#### MATERIAL FOR THE TASK
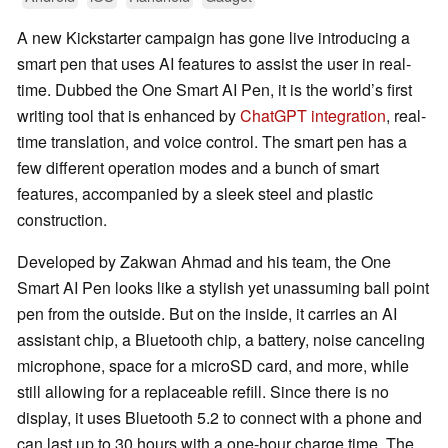
A new Kickstarter campaign has gone live introducing a
smart pen that uses AI features to assist the user in real-
time. Dubbed the One Smart AI Pen, it is the world’s first
writing tool that is enhanced by
ChatGPT integration
, real-
time translation, and voice control. The smart pen has a
few different operation modes and a bunch of smart
features, accompanied by a sleek steel and plastic
construction.
Developed by Zakwan Ahmad and his team, the One
Smart AI Pen looks like a stylish yet unassuming ball point
pen from the outside. But on the inside, it carries an AI
assistant chip, a Bluetooth chip, a battery, noise canceling
microphone, space for a microSD card, and more, while
still allowing for a replaceable refill. Since there is no
display, it uses Bluetooth 5.2 to connect with a phone and
can last up to 30 hours with a one-hour charge time. The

#### INSTRUCTIONS FOR THE TASK
Taking the line that contains "assistant chip, a" as the first and the last line of the material as the final one, transcribe that span exactly and include nothing else.

#### RESULT OF THIS EXERCISE
assistant chip, a Bluetooth chip, a battery, noise canceling
microphone, space for a microSD card, and more, while
still allowing for a replaceable refill. Since there is no
display, it uses Bluetooth 5.2 to connect with a phone and
can last up to 30 hours with a one-hour charge time. The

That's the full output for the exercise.